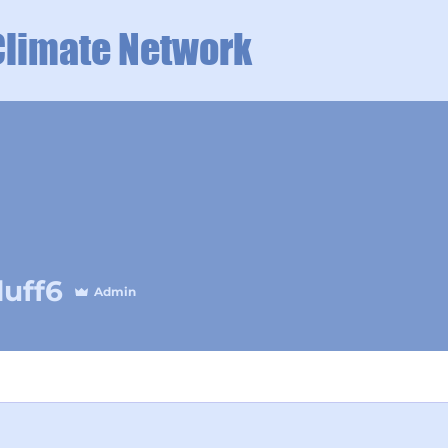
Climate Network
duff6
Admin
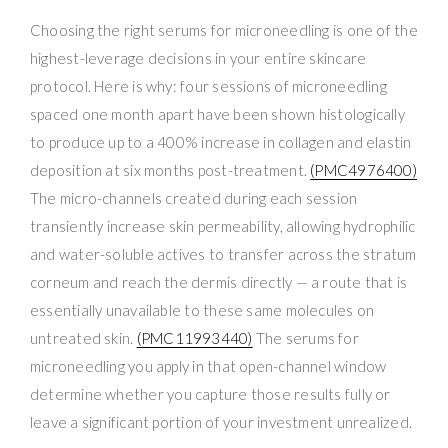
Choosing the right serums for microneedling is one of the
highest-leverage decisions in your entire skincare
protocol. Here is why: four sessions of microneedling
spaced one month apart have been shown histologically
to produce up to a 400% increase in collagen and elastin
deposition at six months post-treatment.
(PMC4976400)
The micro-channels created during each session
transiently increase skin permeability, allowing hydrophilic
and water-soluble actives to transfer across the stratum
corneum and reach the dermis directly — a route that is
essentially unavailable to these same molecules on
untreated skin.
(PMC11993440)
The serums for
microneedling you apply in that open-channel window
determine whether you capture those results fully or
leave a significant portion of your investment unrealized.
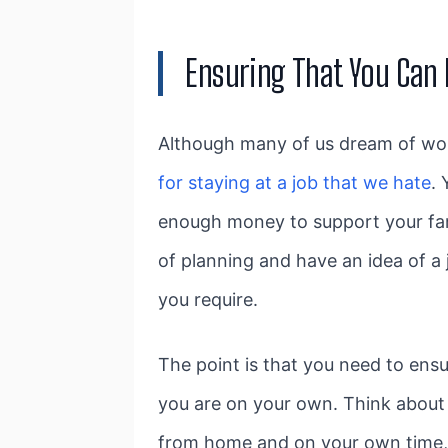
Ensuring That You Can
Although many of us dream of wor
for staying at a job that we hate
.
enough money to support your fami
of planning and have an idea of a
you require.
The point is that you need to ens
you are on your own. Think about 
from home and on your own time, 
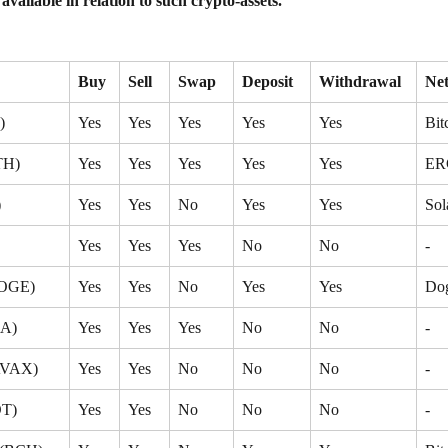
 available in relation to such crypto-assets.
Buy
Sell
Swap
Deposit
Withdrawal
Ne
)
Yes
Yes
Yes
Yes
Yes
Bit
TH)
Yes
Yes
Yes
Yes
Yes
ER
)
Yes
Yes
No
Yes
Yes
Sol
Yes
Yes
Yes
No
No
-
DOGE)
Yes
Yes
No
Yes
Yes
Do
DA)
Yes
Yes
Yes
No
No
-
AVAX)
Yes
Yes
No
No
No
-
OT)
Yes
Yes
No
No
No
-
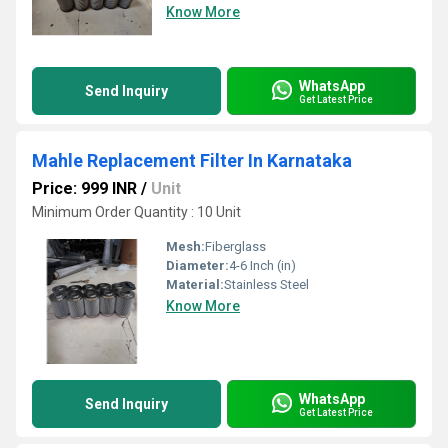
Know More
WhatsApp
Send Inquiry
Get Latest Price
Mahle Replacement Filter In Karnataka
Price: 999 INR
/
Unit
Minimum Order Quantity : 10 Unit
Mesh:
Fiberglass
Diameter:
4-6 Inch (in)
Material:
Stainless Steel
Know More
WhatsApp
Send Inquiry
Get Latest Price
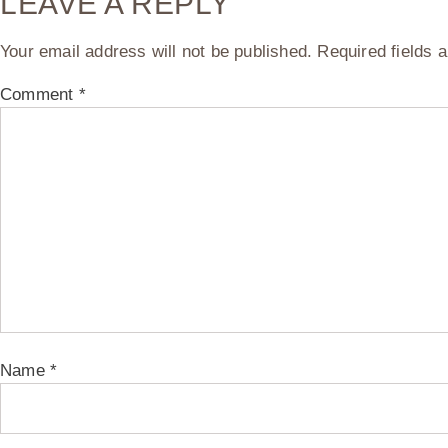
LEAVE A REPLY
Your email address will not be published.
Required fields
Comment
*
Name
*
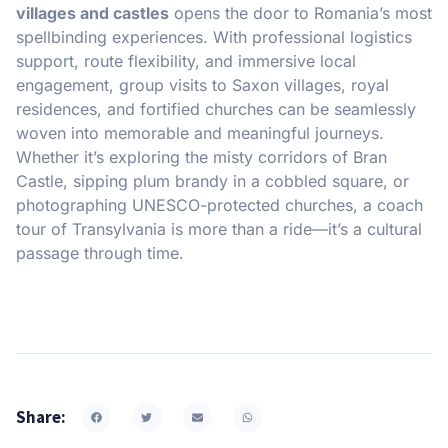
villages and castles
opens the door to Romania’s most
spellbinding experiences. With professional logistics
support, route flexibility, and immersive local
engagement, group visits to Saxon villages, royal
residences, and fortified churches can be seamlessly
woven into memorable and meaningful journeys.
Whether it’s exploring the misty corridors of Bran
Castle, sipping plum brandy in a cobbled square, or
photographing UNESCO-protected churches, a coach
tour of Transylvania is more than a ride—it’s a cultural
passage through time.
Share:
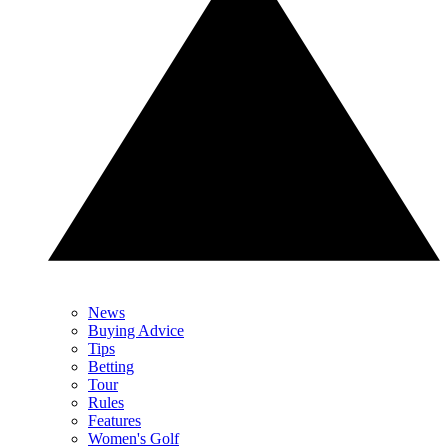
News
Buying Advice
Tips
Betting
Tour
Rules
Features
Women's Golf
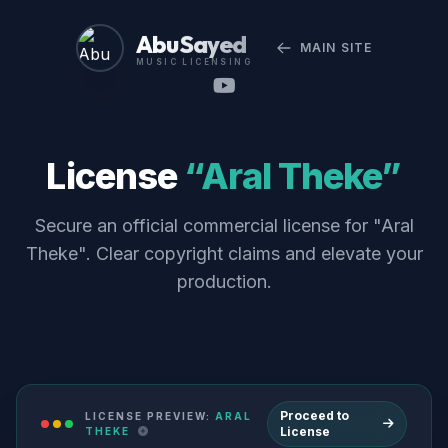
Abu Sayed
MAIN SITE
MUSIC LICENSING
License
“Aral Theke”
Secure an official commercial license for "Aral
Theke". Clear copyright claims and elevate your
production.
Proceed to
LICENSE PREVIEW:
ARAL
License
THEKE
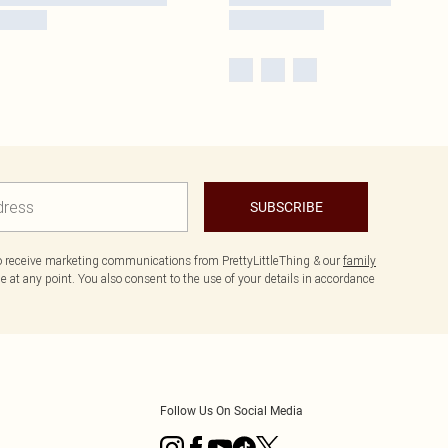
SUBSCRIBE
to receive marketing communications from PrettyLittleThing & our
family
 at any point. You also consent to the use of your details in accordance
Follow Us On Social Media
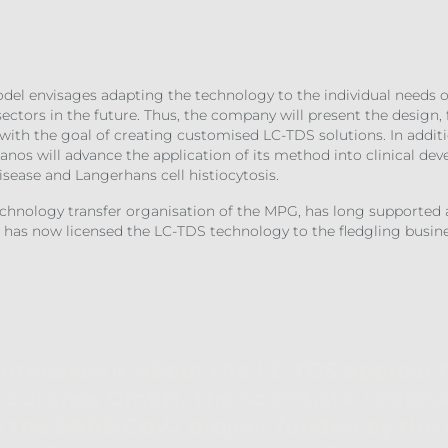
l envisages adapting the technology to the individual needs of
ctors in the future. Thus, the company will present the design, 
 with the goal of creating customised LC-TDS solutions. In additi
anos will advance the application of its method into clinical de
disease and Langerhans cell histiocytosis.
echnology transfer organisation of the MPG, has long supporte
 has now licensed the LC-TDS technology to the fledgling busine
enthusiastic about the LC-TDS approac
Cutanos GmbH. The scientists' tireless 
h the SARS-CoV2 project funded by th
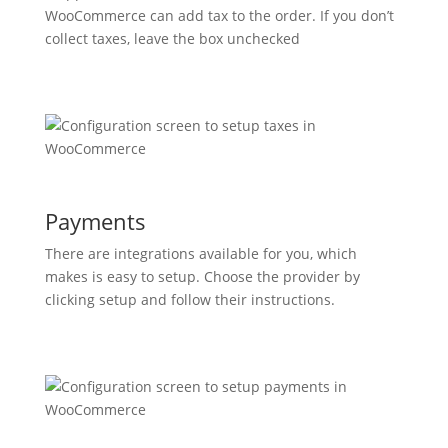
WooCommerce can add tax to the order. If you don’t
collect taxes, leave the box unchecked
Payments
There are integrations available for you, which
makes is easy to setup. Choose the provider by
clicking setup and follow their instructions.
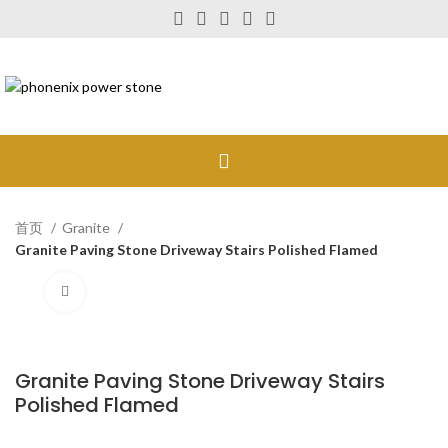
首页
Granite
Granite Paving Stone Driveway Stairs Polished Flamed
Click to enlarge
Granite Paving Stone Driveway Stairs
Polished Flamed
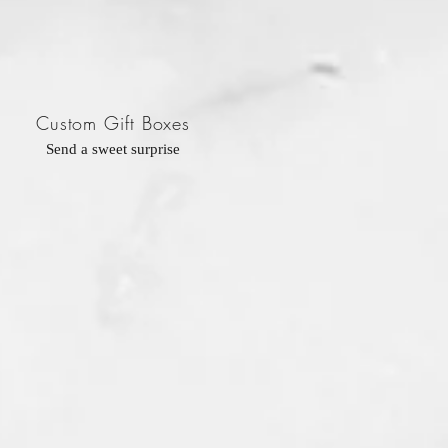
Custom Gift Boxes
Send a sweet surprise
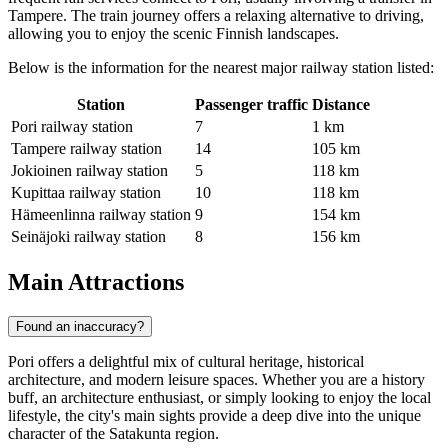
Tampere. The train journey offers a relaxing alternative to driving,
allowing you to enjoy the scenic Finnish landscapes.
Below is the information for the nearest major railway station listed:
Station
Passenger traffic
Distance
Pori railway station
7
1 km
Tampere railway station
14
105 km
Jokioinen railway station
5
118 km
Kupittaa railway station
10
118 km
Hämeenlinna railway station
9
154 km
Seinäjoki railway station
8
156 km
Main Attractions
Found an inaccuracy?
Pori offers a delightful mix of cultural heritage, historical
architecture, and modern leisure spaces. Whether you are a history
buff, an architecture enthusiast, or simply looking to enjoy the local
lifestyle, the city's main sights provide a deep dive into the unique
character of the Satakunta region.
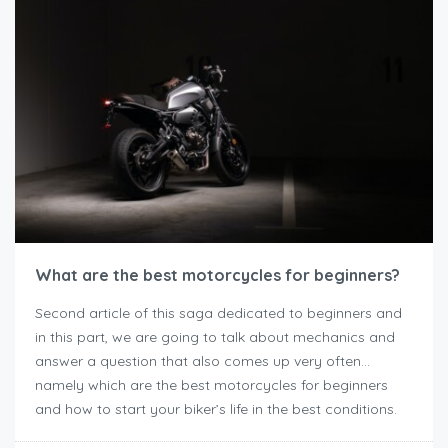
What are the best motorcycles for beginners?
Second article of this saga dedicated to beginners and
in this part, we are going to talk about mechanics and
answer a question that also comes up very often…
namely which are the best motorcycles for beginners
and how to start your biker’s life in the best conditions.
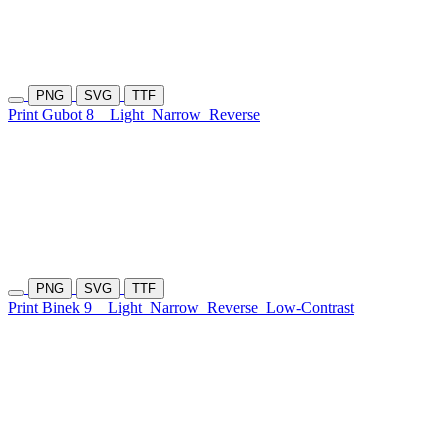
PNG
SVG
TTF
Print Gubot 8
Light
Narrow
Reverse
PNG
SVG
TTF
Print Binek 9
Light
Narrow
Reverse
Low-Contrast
________________________________________
**ASSIGNMENT:**
In the copy, include no pictures; otherwise transcribe the entries exactly.

**RESULT OF THE EXERCISE:**
Climate Network
duff6
Admin
Choosing the right serums for microneedling is one of the
highest-leverage decisions in your entire skincare
protocol. Here is why: four sessions of microneedling
spaced one month apart have been shown histologically
to produce up to a 400% increase in collagen and elastin
deposition at six months post-treatment.
(PMC4976400)
The micro-channels created during each session
transiently increase skin permeability, allowing hydrophilic
and water-soluble actives to transfer across the stratum
corneum and reach the dermis directly — a route that is
essentially unavailable to these same molecules on
untreated skin.
(PMC11993440)
The serums for
microneedling you apply in that open-channel window
determine whether you capture those results fully or
leave a significant portion of your investment unrealized.
Ensuring That You Can
Although many of us dream of wor
for staying at a job that we hate
.
enough money to support your fami
of planning and have an idea of a
you require.
The point is that you need to ens
you are on your own. Think about 
from home and on your own time, 
 available in relation to such crypto-assets.
Buy
Sell
Swap
Deposit
Withdrawal
Ne
)
Yes
Yes
Yes
Yes
Yes
Bit
TH)
Yes
Yes
Yes
Yes
Yes
ER
)
Yes
Yes
No
Yes
Yes
Sol
Yes
Yes
Yes
No
No
-
DOGE)
Yes
Yes
No
Yes
Yes
Do
DA)
Yes
Yes
Yes
No
No
-
AVAX)
Yes
Yes
No
No
No
-
OT)
Yes
Yes
No
No
No
-
Know More
WhatsApp
Send Inquiry
Get Latest Price
Mahle Replacement Filter In Karnataka
Price: 999 INR
/
Unit
Minimum Order Quantity : 10 Unit
Mesh:
Fiberglass
Diameter:
4-6 Inch (in)
Material:
Stainless Steel
Know More
WhatsApp
Send Inquiry
Get Latest Price
LEAVE A REPLY
Your email address will not be published.
Required fields
Comment
*
Name
*
villages and castles
opens the door to Romania’s most
spellbinding experiences. With professional logistics
support, route flexibility, and immersive local
engagement, group visits to Saxon villages, royal
residences, and fortified churches can be seamlessly
woven into memorable and meaningful journeys.
Whether it’s exploring the misty corridors of Bran
Castle, sipping plum brandy in a cobbled square, or
photographing UNESCO-protected churches, a coach
tour of Transylvania is more than a ride—it’s a cultural
passage through time.
Share:
News
Buying Advice
Tips
Betting
Tour
Rules
Features
Women's Golf
Abu Sayed
MAIN SITE
MUSIC LICENSING
License
“Aral Theke”
Secure an official commercial license for "Aral
Theke". Clear copyright claims and elevate your
production.
Proceed to
LICENSE PREVIEW:
ARAL
License
THEKE
SUBSCRIBE
to receive marketing communications from PrettyLittleThing & our
family
 at any point. You also consent to the use of your details in accordance
Follow Us On Social Media
l envisages adapting the technology to the individual needs of
ctors in the future. Thus, the company will present the design, 
 with the goal of creating customised LC-TDS solutions. In additi
anos will advance the application of its method into clinical de
disease and Langerhans cell histiocytosis.
echnology transfer organisation of the MPG, has long supporte
 has now licensed the LC-TDS technology to the fledgling busine
enthusiastic about the LC-TDS approac
Cutanos GmbH. The scientists' tireless 
h the SARS-CoV2 project funded by th
WooCommerce can add tax to the order. If you don’t
collect taxes, leave the box unchecked
Payments
There are integrations available for you, which
makes is easy to setup. Choose the provider by
clicking setup and follow their instructions.
首页
Granite
Granite Paving Stone Driveway Stairs Polished Flamed
Click to enlarge
Granite Paving Stone Driveway Stairs
Polished Flamed
Custom Gift Boxes
Send a sweet surprise
Tampere. The train journey offers a relaxing alternative to driving,
allowing you to enjoy the scenic Finnish landscapes.
Below is the information for the nearest major railway station listed:
Station
Passenger traffic
Distance
Pori railway station
7
1 km
Tampere railway station
14
105 km
Jokioinen railway station
5
118 km
Kupittaa railway station
10
118 km
Hämeenlinna railway station
9
154 km
Seinäjoki railway station
8
156 km
Main Attractions
Found an inaccuracy?
Pori offers a delightful mix of cultural heritage, historical
architecture, and modern leisure spaces. Whether you are a history
buff, an architecture enthusiast, or simply looking to enjoy the local
lifestyle, the city's main sights provide a deep dive into the unique
character of the Satakunta region.
What are the best motorcycles for beginners?
Second article of this saga dedicated to beginners and
in this part, we are going to talk about mechanics and
answer a question that also comes up very often…
namely which are the best motorcycles for beginners
and how to start your biker’s life in the best conditions.
PNG
SVG
TTF
Print Gubot 8
Light
Narrow
Reverse
PNG
SVG
TTF
Print Binek 9
Light
Narrow
Reverse
Low-Contrast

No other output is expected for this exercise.